Problem to work on: What is needed is every line of the data that includes the word "Netherlands". Please copy each one.

Supplied records:

-- Opening Marker --

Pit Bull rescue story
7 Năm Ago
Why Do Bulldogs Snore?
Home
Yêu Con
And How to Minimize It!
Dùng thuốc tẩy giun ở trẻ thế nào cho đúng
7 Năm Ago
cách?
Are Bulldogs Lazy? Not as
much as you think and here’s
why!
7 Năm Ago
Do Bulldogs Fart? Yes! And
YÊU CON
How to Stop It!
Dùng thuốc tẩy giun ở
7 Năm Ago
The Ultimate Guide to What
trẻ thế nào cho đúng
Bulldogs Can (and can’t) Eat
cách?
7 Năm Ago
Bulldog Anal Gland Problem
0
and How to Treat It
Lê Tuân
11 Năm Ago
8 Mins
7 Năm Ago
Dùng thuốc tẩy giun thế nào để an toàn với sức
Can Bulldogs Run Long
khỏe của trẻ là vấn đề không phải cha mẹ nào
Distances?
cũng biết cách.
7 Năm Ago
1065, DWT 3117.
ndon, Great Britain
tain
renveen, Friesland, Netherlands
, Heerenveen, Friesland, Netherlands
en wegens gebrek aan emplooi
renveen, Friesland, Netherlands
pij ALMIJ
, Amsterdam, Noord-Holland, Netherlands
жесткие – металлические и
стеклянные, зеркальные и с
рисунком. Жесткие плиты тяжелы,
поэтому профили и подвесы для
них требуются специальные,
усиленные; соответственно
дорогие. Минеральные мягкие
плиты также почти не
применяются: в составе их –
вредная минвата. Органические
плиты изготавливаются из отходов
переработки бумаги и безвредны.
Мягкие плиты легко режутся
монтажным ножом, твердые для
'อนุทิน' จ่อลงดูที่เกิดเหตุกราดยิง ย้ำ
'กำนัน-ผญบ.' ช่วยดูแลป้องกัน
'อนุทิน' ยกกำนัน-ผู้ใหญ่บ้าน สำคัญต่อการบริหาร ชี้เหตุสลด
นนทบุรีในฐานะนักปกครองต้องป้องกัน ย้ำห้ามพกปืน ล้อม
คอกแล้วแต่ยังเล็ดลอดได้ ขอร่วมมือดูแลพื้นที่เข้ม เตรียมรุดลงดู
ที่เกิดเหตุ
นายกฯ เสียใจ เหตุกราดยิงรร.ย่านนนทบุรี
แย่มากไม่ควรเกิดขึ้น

-- Closing Marker --

Exercise answer:
renveen, Friesland, Netherlands
, Heerenveen, Friesland, Netherlands
renveen, Friesland, Netherlands
, Amsterdam, Noord-Holland, Netherlands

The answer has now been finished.